Bien que la loi autorisant le gouvernement à légiférer dans cette matièreprécise que le futur texte aura pour objet de « moderniser et simplifier » l’octroi des autorisations domaniales, nombreux sont ceux qui craignent l’instauration d’une insécurité juridique.
L’objet de la préoccupation concerne l’organisation d’une mise en concurrence préalable à la conclusion de toute convention d’occupation du domaine public ou à son renouvellement. Au caractère aléatoire du résultat de la procédure s’ajoute la précarité des autorisations domaniales. Quelles sont les garanties offertes aux entreprises de manutention afin de protéger la pérennité de leurs activités?
La convention d’occupation du domaine public constitue un contrat administratif mettant à la disposition des entreprises de manutention une partie des quais et terre-pleins d’un port. Pour sa part, l’entrepreneur conclut avec les armateurs ou des chargeurs des contrats de droit privé en vue de la fourniture de prestations de service de plus ou moins longue durée.

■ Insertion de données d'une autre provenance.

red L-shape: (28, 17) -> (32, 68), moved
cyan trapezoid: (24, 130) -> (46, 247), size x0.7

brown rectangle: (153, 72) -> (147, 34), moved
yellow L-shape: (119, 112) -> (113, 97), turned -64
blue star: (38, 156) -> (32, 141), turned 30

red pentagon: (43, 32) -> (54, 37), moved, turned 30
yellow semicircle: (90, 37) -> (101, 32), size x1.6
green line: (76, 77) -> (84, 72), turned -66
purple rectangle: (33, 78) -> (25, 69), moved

Le renouvellement d’un contrat donne lieu à un nouvel acte juridiquement indépendant du précédent. Dès lors qu’un texte impose une mise en concurrence en vue de l’octroi d’une autorisation domaniale, la même procédure doit être suivie lors du renouvellement du contrat. C’est-à-dire que le titulaire d’une autorisation d’occupation du domaine public ne bénéficie pas d’un droit à son renouvellement. Ce principe a depuis longtemps été énoncé par la jurisprudence. En revanche, l’obligation de sélection des candidats lors du renouvellement éventuel du contrat est susceptible de résulter de la future ordonnance.

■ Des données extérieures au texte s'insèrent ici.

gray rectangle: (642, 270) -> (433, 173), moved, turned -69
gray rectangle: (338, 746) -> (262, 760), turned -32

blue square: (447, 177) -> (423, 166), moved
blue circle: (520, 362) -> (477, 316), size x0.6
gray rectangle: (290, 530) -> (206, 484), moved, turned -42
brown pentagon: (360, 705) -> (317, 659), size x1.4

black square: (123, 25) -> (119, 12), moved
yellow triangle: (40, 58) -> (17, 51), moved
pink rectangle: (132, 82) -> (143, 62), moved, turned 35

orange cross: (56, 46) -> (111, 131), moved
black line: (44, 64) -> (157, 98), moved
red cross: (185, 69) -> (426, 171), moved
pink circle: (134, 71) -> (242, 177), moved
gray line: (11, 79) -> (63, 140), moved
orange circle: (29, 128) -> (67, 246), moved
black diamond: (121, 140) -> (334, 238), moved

À défaut de renouvellement ou de la résiliation du contrat d’occupation du domaine public portuaire, le contrat conclu entre le manutentionnaire et son client deviendra caduc. Il y a donc bien interdépendance des contrats, situation qui n’est envisagée aujourd’hui par aucun texte législatif ou réglementaire.

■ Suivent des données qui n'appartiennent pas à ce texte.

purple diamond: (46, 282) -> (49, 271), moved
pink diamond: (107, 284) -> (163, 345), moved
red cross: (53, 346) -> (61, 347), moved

Interdépendance des contrats
La jurisprudence judiciaire comprend diverses décisions portant sur l’interdépendance ou la connexité des contrats. Elle énonce le principe selon lequel les clauses inconciliables de contrats interdépendants sont réputées non écrites. On peut être tenté de soutenir que ce principe peut s’appliquer à des contrats de nature juridique différente. Mais l’absence de droit au renouvellement d’une autorisation d’occupation du domaine public portuaire fait partie des règles fondamentales de la domanialité publique et il ne semble pas possible qu’un tel principe s’efface devant des intérêts particuliers.
En réalité, le débat doit porter sur les contours de l’intérêt général. Les intérêts de l’autorité portuaire et ceux des manutentionnaires doivent se concilier. Des concessions réciproques peuvent être consenties par les parties dans le cadre d’un partenariat qui n’est pas expressément défini dans un contrat.
Le Conseil d’État considère que la valorisation du domaine public constitue une opération d’intérêt général. Afin de permettre sa mise en œuvre, il va jusqu’à admettre des dérogations aux principes généraux de la domanialité publique. C’est ainsi qu’à propos de l’implantation de mobiliers urbains sur le domaine public, la Haute juridiction a admis la légalité de l’exonération du paiement de la redevance qui incombe normalement à l’occupant du domaine public, et ce, en raison des aménagements réalisés dans l’intérêt de la population.
Après avoir observé que la valorisation du domaine public portuaire constituait une mission confiée par la loi aux Grands ports maritimes, le Conseil d’État a considéré qu’un établissement public portuaire avait la faculté de choisir le régime juridique d’occupation d’un bassin de radoub. En l’espèce, il pouvait accorder soit une autorisation d’occupation temporaire, soit une concession.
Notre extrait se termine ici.